-- Data shown follows --

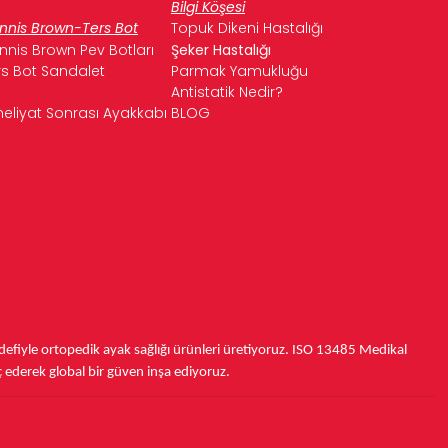
Bilgi Köşesi
nnis Brown-Ters Bot
Topuk Dikeni Hastalığı
nnis Brown Pev Botları
Şeker Hastalığı
rs Bot Sandalet
Parmak Yamukluğu
Antistatik Nedir?
eliyat Sonrası Ayakkabı
BLOG
fiyle ortopedik ayak sağlığı ürünleri üretiyoruz.
ISO 13485
Medikal
ç ederek
global bir güven inşa ediyoruz.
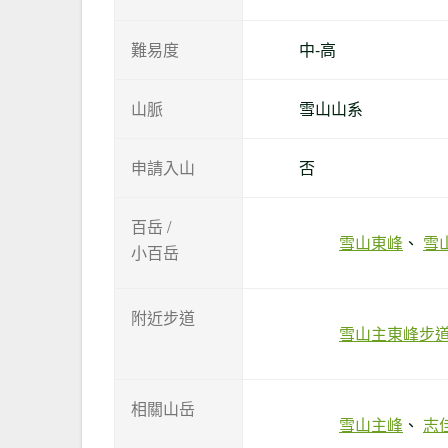
難易度
中-高
山脈
雪山山系
申請入山
否
百岳 /
雪山東峰
雪
小百岳
附近步道
雪山主東峰步
相關山岳
雪山主峰
志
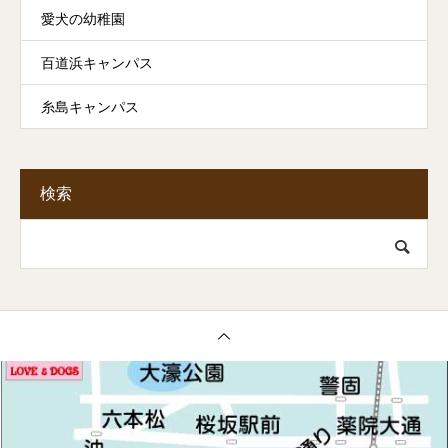
愛犬の幼稚園
百道浜キャンパス
糸島キャンパス
検索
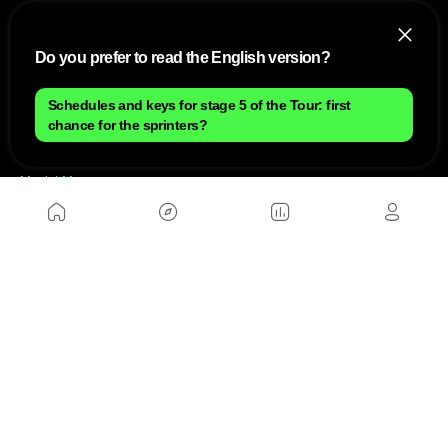
NOUS
Do you prefer to read the English version?
Plan du site
Contact
Travailler avec nous
Schedules and keys for stage 5 of the Tour: first
chance for the sprinters?
SITES D'AMIS
MusickMag
SUIVEZ-NOUS
Abonnez-vous à notre newsletter
Envoyer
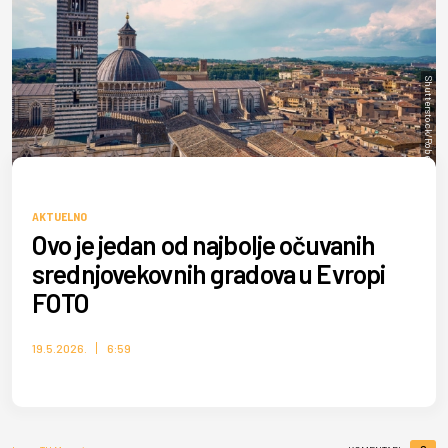
Shutterstock/Robert Ahner
AKTUELNO
Ovo je jedan od najbolje očuvanih
srednjovekovnih gradova u Evropi
FOTO
19.5.2026.
6:59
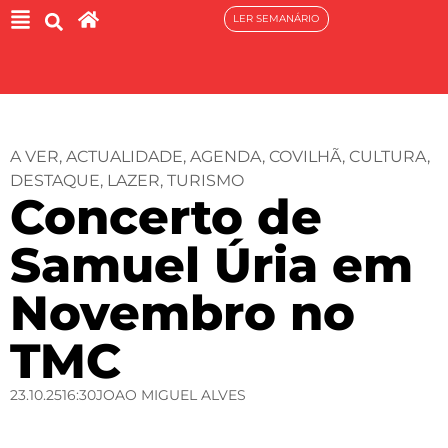
LER SEMANÁRIO
A VER
,
ACTUALIDADE
,
AGENDA
,
COVILHÃ
,
CULTURA
,
DESTAQUE
,
LAZER
,
TURISMO
Concerto de
Samuel Úria em
Novembro no
TMC
23.10.25
16:30
JOAO MIGUEL ALVES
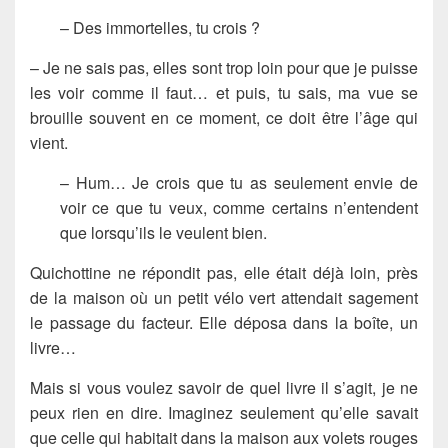
– Des immortelles, tu crois ?
– Je ne sais pas, elles sont trop loin pour que je puisse
les voir comme il faut… et puis, tu sais, ma vue se
brouille souvent en ce moment, ce doit être l’âge qui
vient.
– Hum… Je crois que tu as seulement envie de
voir ce que tu veux, comme certains n’entendent
que lorsqu’ils le veulent bien.
Quichottine ne répondit pas, elle était déjà loin, près
de la maison où un petit vélo vert attendait sagement
le passage du facteur. Elle déposa dans la boîte, un
livre…
Mais si vous voulez savoir de quel livre il s’agit, je ne
peux rien en dire. Imaginez seulement qu’elle savait
que celle qui habitait dans la maison aux volets rouges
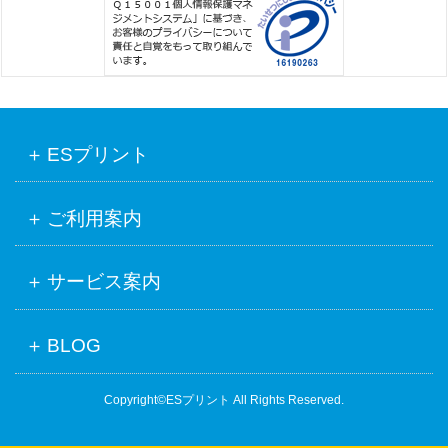
ESプリント
ご利用案内
サービス案内
BLOG
Copyright©ESプリント All Rights Reserved.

-- Data shown concluded --

■ **Task description**:
Images do not belong in the copy; reproduce all other parts of the records above verbatim.

■ **Solution to the exercise**:
Bilgi Köşesi
nnis Brown-Ters Bot
Topuk Dikeni Hastalığı
nnis Brown Pev Botları
Şeker Hastalığı
rs Bot Sandalet
Parmak Yamukluğu
Antistatik Nedir?
eliyat Sonrası Ayakkabı
BLOG
fiyle ortopedik ayak sağlığı ürünleri üretiyoruz.
ISO 13485
Medikal
ç ederek
global bir güven inşa ediyoruz.
難易度
中-高
山脈
雪山山系
申請入山
否
百岳 /
雪山東峰
雪
小百岳
附近步道
雪山主東峰步
相關山岳
雪山主峰
志
愛犬の幼稚園
百道浜キャンパス
糸島キャンパス
検索
NOUS
Do you prefer to read the English version?
Plan du site
Contact
Travailler avec nous
Schedules and keys for stage 5 of the Tour: first
chance for the sprinters?
SITES D'AMIS
MusickMag
SUIVEZ-NOUS
Abonnez-vous à notre newsletter
Envoyer
Shutterstock/Robert Ahner
AKTUELNO
Ovo je jedan od najbolje očuvanih
srednjovekovnih gradova u Evropi
FOTO
19.5.2026.
6:59
LER SEMANÁRIO
A VER
,
ACTUALIDADE
,
AGENDA
,
COVILHÃ
,
CULTURA
,
DESTAQUE
,
LAZER
,
TURISMO
Concerto de
Samuel Úria em
Novembro no
TMC
23.10.25
16:30
JOAO MIGUEL ALVES
– Des immortelles, tu crois ?
– Je ne sais pas, elles sont trop loin pour que je puisse
les voir comme il faut… et puis, tu sais, ma vue se
brouille souvent en ce moment, ce doit être l’âge qui
vient.
– Hum… Je crois que tu as seulement envie de
voir ce que tu veux, comme certains n’entendent
que lorsqu’ils le veulent bien.
Quichottine ne répondit pas, elle était déjà loin, près
de la maison où un petit vélo vert attendait sagement
le passage du facteur. Elle déposa dans la boîte, un
livre…
Mais si vous voulez savoir de quel livre il s’agit, je ne
peux rien en dire. Imaginez seulement qu’elle savait
que celle qui habitait dans la maison aux volets rouges
ESプリント
ご利用案内
サービス案内
BLOG
Copyright©ESプリント All Rights Reserved.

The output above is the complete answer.